Stored data entries
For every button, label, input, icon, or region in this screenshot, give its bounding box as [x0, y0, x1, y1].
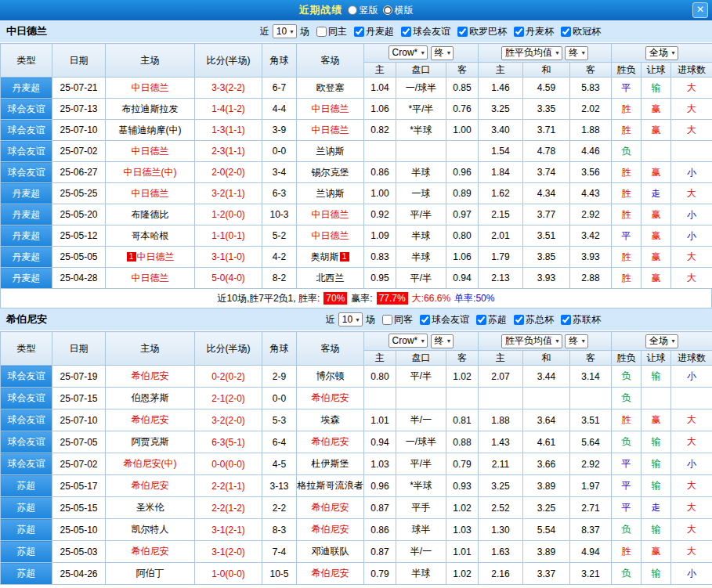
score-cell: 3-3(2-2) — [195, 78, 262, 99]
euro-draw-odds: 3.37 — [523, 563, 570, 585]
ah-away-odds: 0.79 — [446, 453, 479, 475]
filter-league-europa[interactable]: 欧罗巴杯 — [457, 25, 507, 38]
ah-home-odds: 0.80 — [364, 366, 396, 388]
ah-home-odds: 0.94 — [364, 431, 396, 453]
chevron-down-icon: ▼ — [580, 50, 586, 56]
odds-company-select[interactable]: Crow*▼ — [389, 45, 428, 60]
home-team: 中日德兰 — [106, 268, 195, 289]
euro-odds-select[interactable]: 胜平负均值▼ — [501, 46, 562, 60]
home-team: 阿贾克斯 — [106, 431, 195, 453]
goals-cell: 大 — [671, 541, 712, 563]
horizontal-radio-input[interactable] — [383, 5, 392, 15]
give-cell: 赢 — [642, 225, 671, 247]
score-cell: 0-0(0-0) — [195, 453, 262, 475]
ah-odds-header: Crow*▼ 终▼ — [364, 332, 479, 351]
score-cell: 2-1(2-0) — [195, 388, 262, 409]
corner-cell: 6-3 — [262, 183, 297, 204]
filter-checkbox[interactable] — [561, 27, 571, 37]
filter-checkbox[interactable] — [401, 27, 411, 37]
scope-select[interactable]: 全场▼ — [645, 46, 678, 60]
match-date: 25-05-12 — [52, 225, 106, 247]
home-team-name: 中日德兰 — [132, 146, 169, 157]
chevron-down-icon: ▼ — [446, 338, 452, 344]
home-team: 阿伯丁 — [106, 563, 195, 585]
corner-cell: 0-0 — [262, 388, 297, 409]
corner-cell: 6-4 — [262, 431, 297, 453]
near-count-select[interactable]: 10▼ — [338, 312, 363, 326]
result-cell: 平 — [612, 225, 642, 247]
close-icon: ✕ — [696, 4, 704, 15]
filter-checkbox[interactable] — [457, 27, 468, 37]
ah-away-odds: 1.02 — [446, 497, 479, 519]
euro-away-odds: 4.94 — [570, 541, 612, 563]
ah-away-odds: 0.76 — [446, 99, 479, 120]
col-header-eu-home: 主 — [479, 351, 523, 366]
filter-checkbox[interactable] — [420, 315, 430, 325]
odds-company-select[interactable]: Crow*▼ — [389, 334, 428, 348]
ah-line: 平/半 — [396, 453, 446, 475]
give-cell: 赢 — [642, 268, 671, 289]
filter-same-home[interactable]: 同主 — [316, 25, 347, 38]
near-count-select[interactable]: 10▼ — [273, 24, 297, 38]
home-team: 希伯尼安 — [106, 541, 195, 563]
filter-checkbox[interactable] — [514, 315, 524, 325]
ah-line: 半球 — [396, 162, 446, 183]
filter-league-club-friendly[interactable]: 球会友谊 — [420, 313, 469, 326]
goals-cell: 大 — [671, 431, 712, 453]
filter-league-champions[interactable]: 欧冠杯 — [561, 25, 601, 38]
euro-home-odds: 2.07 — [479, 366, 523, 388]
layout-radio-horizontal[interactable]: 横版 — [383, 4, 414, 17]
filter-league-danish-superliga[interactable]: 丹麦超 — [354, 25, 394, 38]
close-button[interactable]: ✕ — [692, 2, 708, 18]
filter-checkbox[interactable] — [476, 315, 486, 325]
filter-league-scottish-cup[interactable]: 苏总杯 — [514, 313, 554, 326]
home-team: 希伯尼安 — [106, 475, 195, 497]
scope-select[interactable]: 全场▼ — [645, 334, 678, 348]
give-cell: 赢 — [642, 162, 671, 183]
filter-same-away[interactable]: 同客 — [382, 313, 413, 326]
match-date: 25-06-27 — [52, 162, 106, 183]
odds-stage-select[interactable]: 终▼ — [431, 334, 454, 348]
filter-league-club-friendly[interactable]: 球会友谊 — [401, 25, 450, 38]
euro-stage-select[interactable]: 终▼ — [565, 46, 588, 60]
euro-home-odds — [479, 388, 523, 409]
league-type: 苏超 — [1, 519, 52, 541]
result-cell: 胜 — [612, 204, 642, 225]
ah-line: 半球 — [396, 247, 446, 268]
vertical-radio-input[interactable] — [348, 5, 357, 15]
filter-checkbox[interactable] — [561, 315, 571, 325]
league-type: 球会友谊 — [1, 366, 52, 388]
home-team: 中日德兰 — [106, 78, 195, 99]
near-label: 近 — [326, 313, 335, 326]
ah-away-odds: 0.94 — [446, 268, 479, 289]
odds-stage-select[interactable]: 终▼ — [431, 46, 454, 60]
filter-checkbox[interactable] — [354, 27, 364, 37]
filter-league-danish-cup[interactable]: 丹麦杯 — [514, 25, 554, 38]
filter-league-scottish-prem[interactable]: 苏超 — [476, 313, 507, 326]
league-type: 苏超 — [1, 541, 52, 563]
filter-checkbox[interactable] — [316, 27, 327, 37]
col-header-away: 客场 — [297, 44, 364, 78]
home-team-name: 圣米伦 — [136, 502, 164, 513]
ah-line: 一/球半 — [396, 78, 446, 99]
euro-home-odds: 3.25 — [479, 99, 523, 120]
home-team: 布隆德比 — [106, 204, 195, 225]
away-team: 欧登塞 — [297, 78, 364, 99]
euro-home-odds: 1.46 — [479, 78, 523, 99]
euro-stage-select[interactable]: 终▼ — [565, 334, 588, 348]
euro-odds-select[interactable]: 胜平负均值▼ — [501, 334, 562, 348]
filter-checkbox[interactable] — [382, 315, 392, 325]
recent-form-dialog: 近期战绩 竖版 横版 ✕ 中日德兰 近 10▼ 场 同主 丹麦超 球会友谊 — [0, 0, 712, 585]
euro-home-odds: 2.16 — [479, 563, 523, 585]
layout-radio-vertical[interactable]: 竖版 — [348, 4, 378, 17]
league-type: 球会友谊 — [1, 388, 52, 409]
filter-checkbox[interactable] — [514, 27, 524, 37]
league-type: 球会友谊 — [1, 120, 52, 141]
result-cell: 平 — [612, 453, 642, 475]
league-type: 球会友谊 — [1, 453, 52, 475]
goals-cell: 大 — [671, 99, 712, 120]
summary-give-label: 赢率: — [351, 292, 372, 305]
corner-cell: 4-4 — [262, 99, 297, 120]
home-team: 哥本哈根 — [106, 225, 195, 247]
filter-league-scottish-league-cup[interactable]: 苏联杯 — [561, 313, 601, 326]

What needs to be done =>
Where a line in the records above contains the string "Crow", copy that line.

Result for this task =>
odds-company-select[interactable]: Crow*▼ — [389, 45, 428, 60]
ah-odds-header: Crow*▼ 终▼ — [364, 332, 479, 351]
odds-company-select[interactable]: Crow*▼ — [389, 334, 428, 348]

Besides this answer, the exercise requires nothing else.